Instructions for the task:
Copy out every line of the data exactly; do not include the images.

Supplied material:
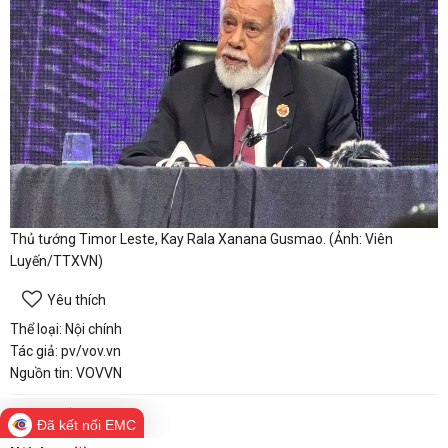
Thủ tướng Timor Leste, Kay Rala Xanana Gusmao. (Ảnh: Viên
Luyến/TTXVN)
Yêu thích
Thể loại: Nội chính
Tác giả: pv/vov.vn
Nguồn tin: VOVVN
Bình luận
Đã kết nối EMC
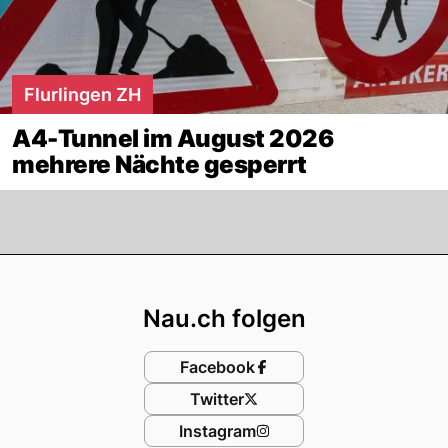
Flurlingen ZH
A4-Tunnel im August 2026
mehrere Nächte gesperrt
Footer
Nau.ch folgen
Facebook
Twitter
Instagram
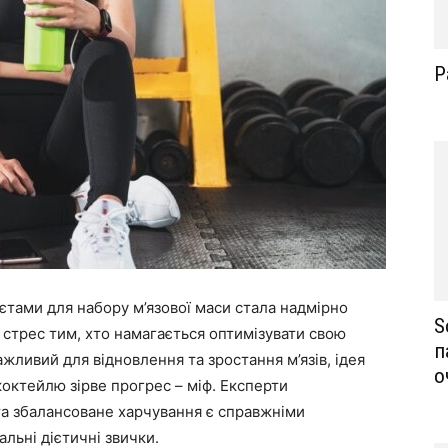
Р
тами для набору м’язової маси стала надмірно
S
стрес тим, хто намагається оптимізувати свою
п
ажливий для відновлення та зростання м’язів, ідея
о
коктейлю зірве прогрес – міф. Експерти
та збалансоване харчування є справжніми
льні дієтичні звички.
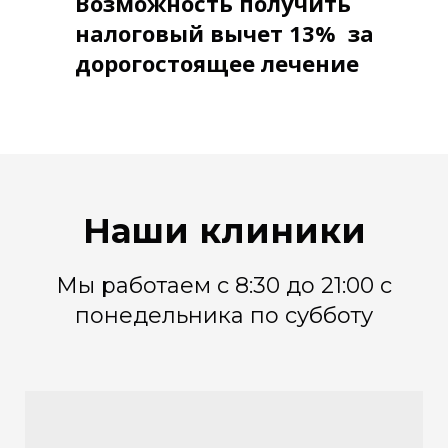
Возможность получить
налоговый вычет 13% за
дорогостоящее лечение
Наши клиники
Мы работаем с 8:30 до 21:00 с
понедельника по субботу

Exercise result:
Thủ tướng Timor Leste, Kay Rala Xanana Gusmao. (Ảnh: Viên
Luyến/TTXVN)
Yêu thích
Thể loại: Nội chính
Tác giả: pv/vov.vn
Nguồn tin: VOVVN
Bình luận
Đã kết nối EMC
Flurlingen ZH
A4-Tunnel im August 2026
mehrere Nächte gesperrt
Footer
Nau.ch folgen
Facebook
Twitter
Instagram
Р
тами для набору м’язової маси стала надмірно
S
стрес тим, хто намагається оптимізувати свою
п
ажливий для відновлення та зростання м’язів, ідея
о
коктейлю зірве прогрес – міф. Експерти
та збалансоване харчування є справжніми
льні дієтичні звички.
Возможность получить
налоговый вычет 13% за
дорогостоящее лечение
Наши клиники
Мы работаем с 8:30 до 21:00 с
понедельника по субботу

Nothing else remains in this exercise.